Using the material below, repeat exactly the lines from the one with "EdTech Women Leaders (603, 1522)" through the one with "Identify the click", ends included, without any images.

########

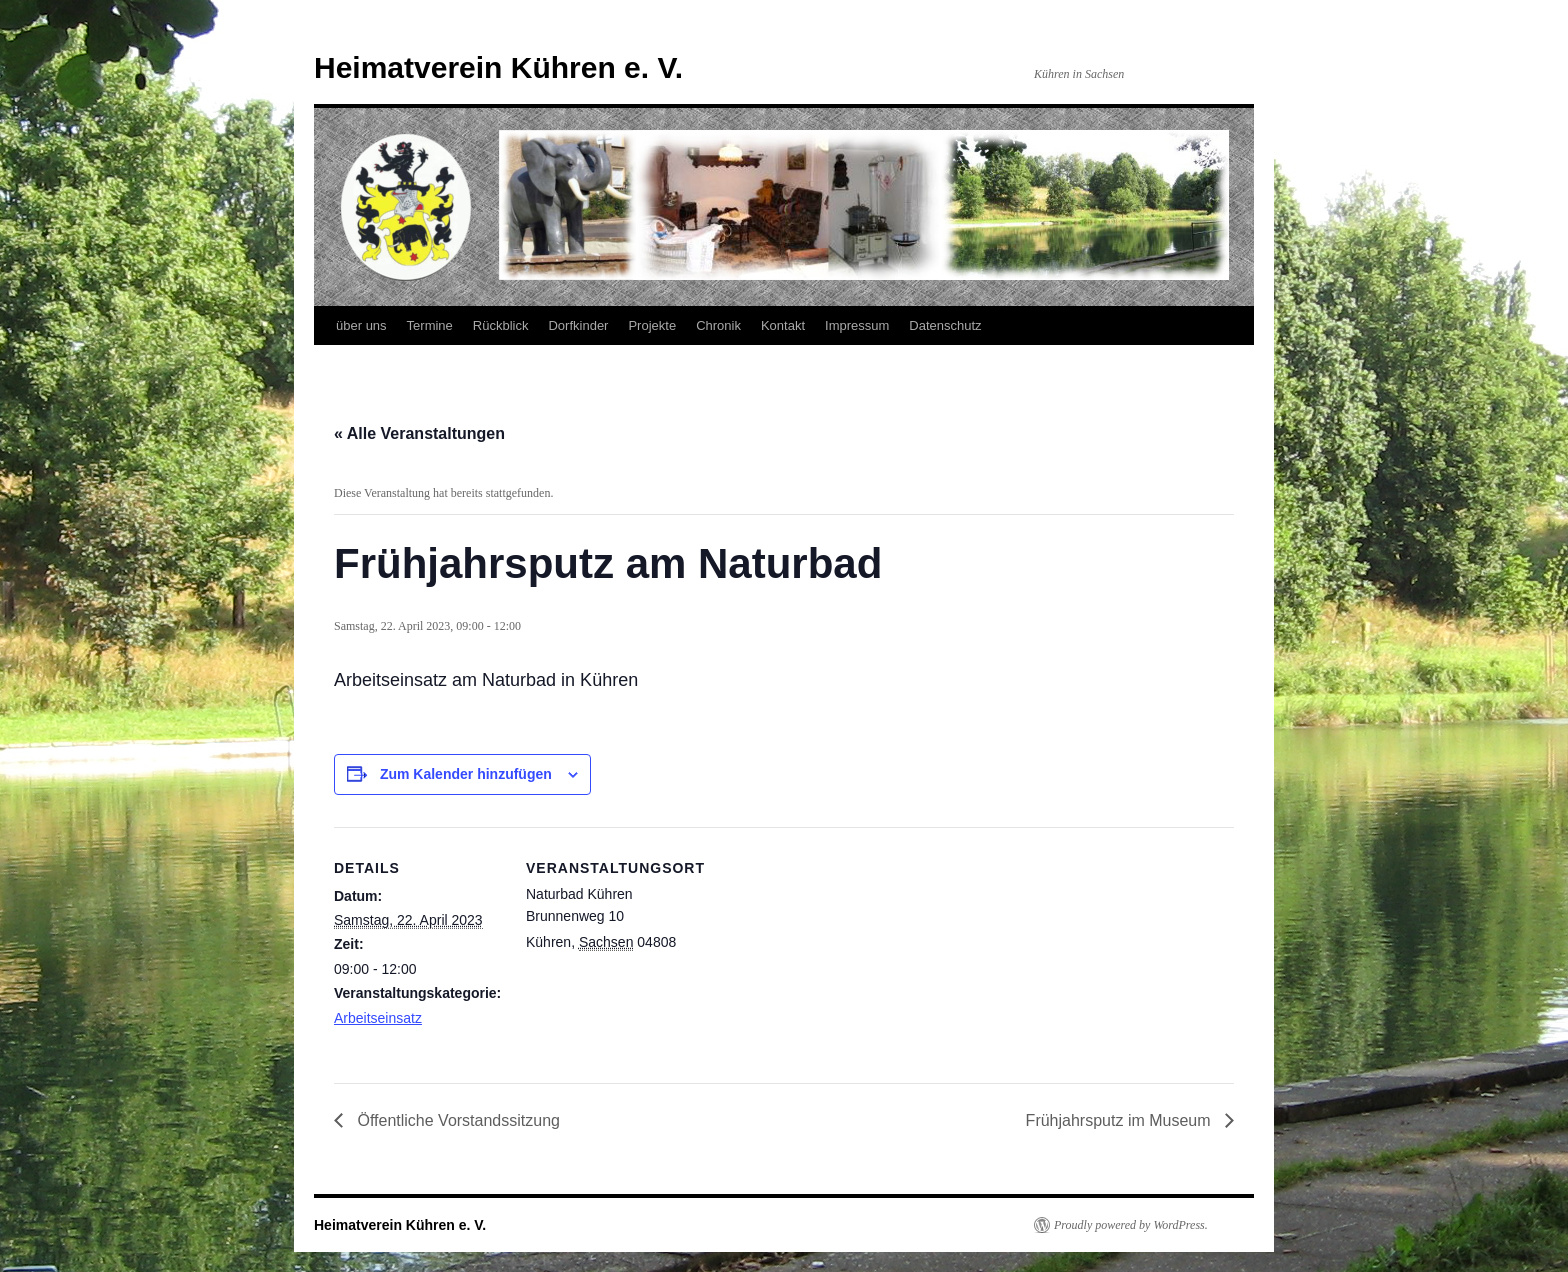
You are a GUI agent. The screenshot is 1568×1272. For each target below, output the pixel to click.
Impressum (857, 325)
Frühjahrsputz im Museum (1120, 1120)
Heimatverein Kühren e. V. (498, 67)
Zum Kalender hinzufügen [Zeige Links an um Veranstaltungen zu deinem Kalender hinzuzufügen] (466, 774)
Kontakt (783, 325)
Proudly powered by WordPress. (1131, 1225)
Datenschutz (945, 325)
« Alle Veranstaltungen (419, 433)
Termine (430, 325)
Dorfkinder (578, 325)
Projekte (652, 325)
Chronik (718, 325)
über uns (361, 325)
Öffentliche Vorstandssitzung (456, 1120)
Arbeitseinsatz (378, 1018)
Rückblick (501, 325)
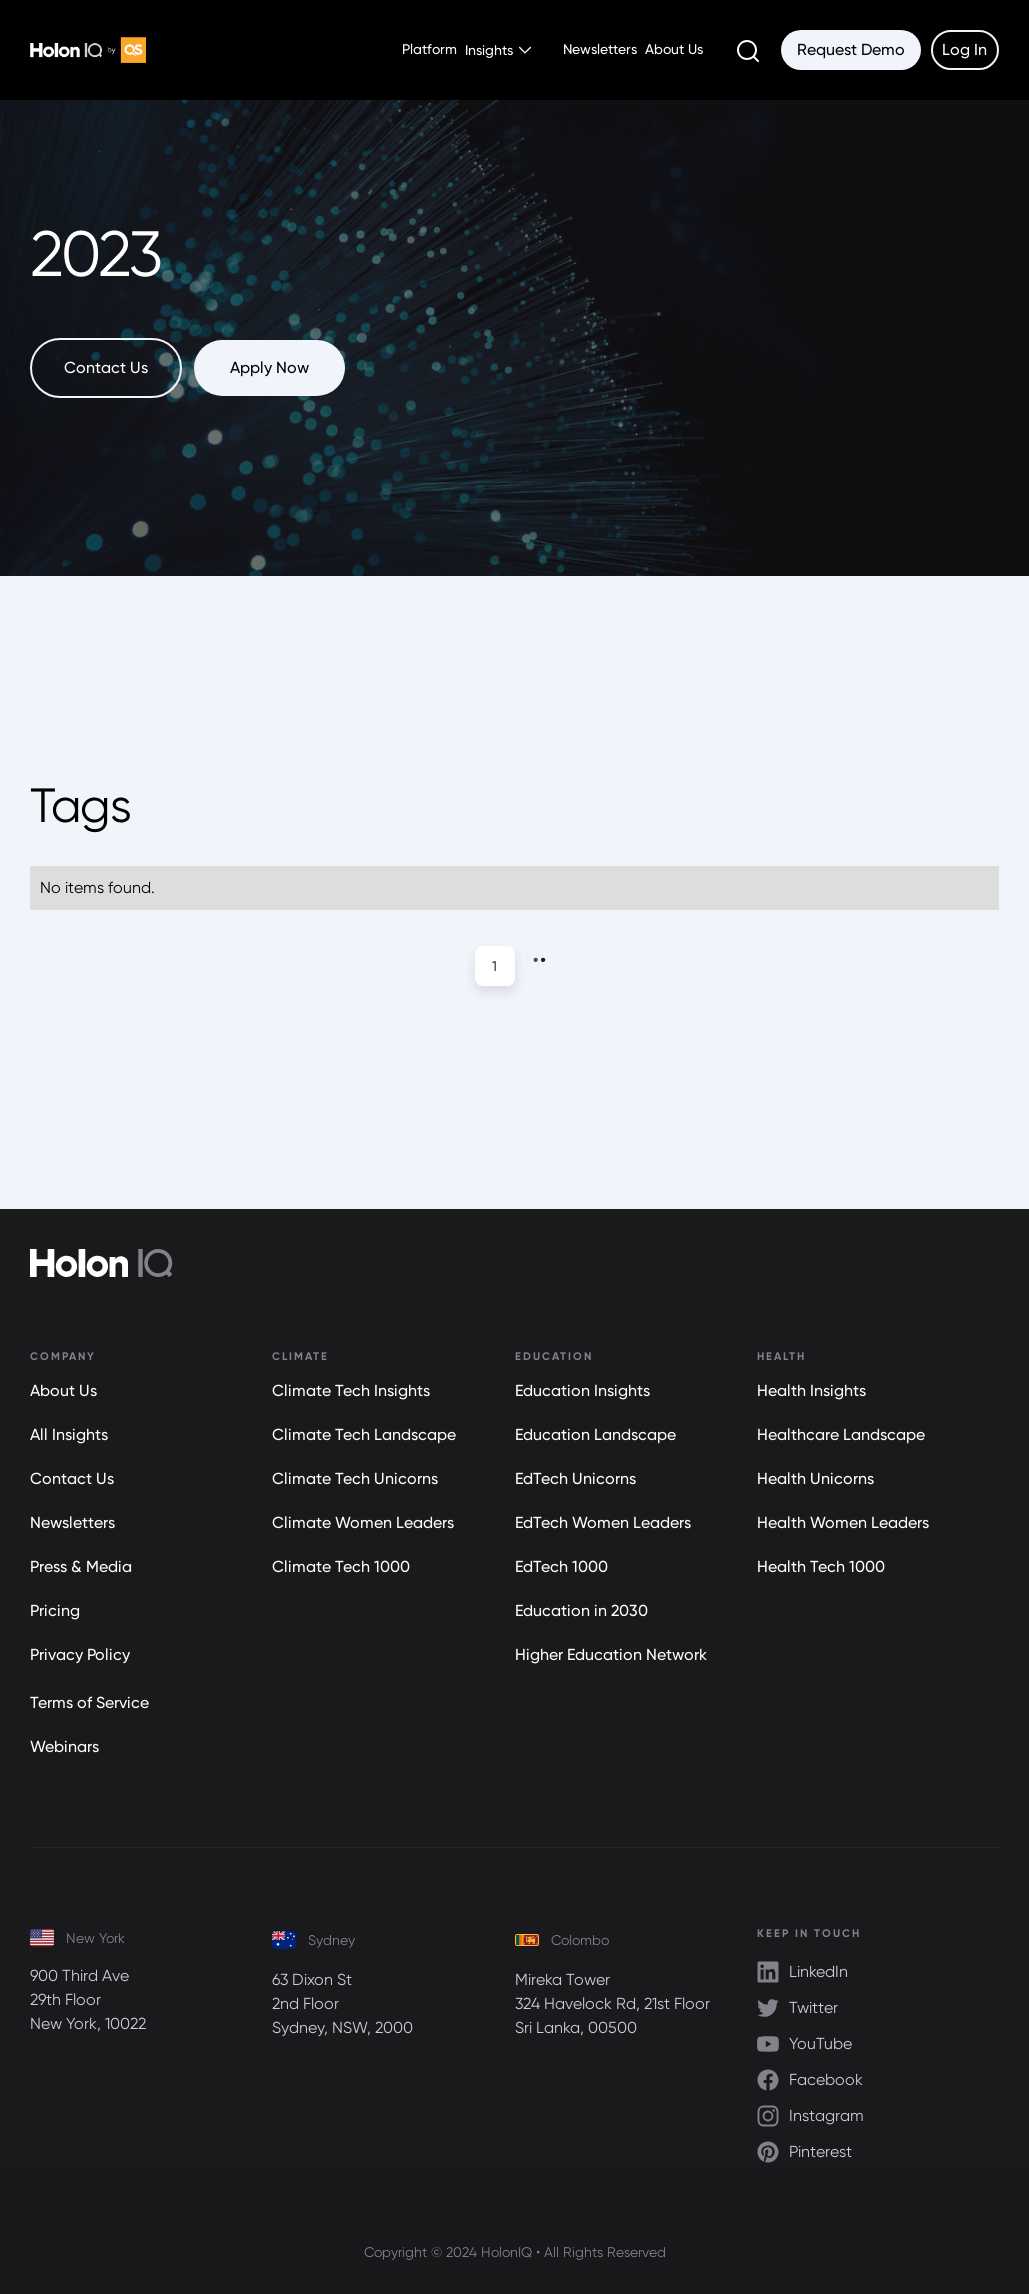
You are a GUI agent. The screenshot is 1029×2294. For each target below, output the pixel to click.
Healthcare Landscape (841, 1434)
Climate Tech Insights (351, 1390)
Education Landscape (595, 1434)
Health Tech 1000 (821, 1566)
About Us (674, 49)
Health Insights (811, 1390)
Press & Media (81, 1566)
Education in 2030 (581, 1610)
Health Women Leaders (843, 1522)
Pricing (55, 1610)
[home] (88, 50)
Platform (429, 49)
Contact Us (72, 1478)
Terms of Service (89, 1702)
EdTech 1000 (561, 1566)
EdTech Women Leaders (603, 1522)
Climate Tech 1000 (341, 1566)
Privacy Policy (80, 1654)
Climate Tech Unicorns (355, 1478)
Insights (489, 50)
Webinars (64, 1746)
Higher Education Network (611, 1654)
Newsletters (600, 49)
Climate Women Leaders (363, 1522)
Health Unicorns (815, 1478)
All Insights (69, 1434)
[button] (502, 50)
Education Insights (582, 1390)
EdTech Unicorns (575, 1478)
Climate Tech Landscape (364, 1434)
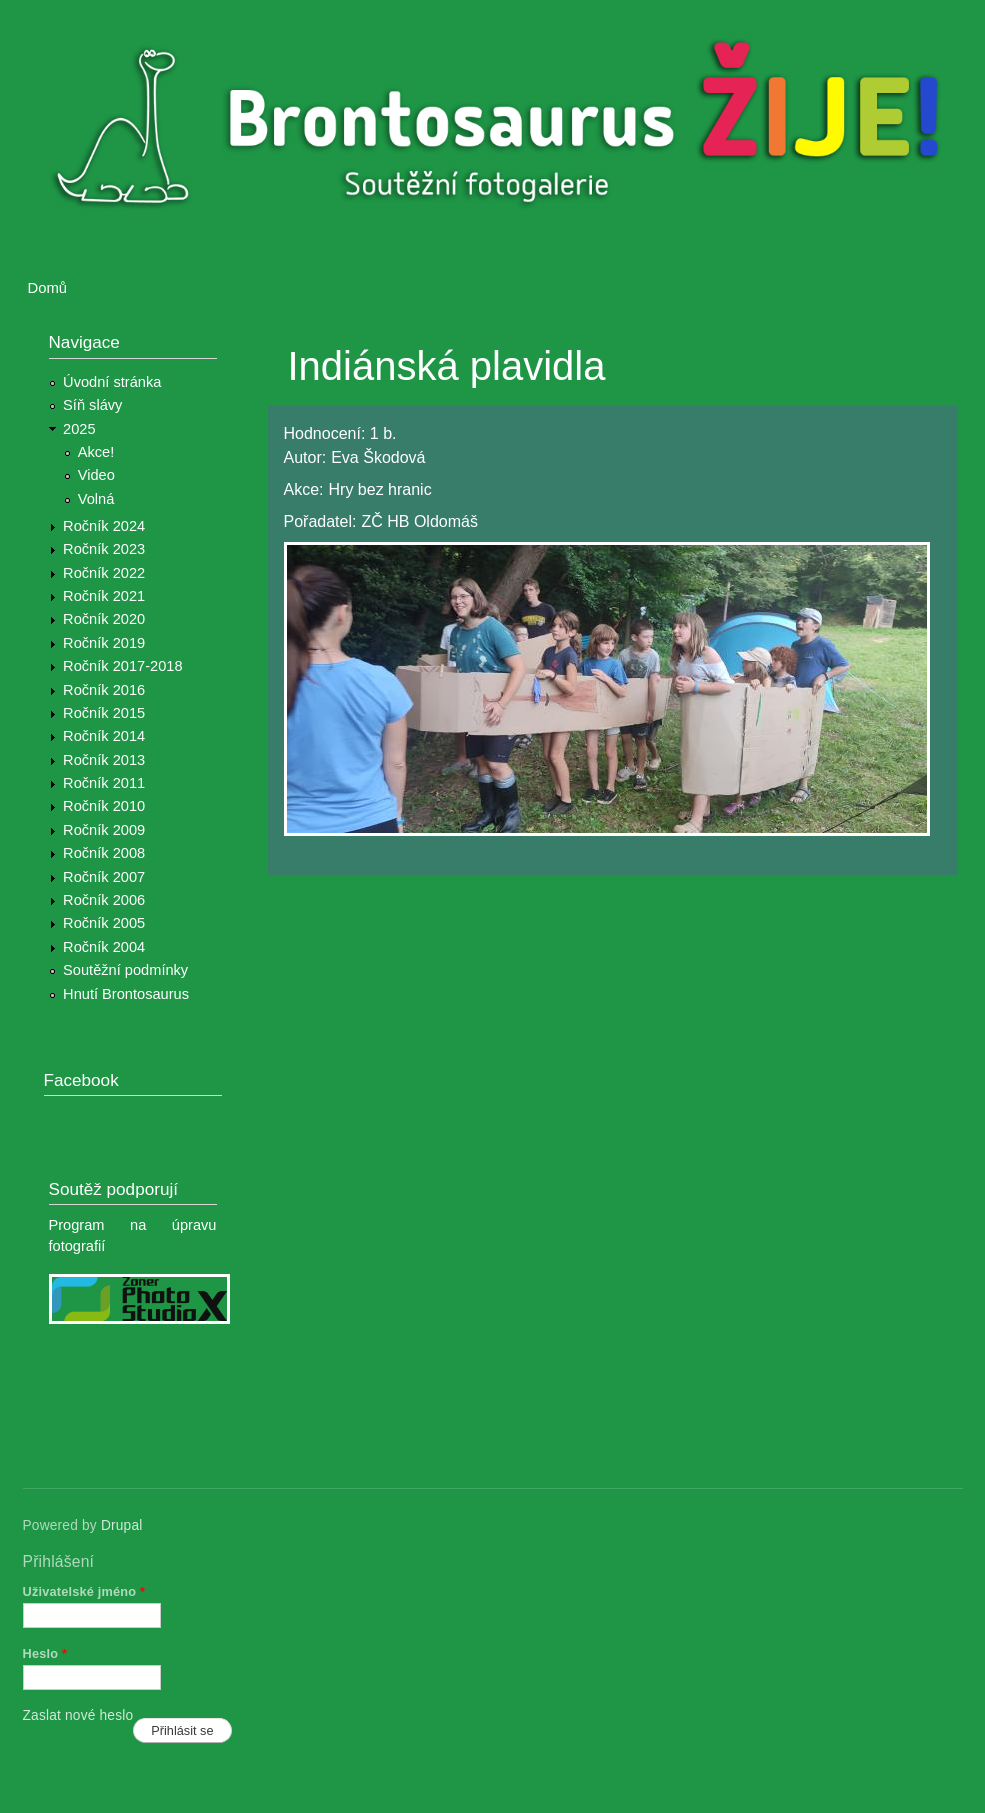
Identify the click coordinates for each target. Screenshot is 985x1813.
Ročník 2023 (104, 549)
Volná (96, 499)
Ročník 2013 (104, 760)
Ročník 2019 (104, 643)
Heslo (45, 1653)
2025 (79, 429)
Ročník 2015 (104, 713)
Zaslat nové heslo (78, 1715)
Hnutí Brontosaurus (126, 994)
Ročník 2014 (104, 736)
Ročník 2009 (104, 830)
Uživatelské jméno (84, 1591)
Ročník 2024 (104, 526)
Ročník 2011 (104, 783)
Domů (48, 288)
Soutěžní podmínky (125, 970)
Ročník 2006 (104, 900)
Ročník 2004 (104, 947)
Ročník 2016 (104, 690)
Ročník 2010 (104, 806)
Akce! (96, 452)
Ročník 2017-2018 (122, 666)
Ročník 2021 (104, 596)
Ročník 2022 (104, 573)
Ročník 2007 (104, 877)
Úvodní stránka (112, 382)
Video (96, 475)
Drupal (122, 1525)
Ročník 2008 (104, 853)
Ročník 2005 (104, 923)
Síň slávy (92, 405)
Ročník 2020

########

* _Completed task_:
EdTech Women Leaders (603, 1522)
Climate Tech 1000 (341, 1566)
Privacy Policy (80, 1654)
Climate Tech Unicorns (355, 1478)
Insights (489, 50)
Webinars (64, 1746)
Higher Education Network (611, 1654)
Newsletters (600, 49)
Climate Women Leaders (363, 1522)
Health Unicorns (815, 1478)
All Insights (69, 1434)
[button] (502, 50)
Education Insights (582, 1390)
EdTech Unicorns (575, 1478)
Climate Tech Landscape (364, 1434)
Identify the click coordinates for each target. Screenshot is 985x1813.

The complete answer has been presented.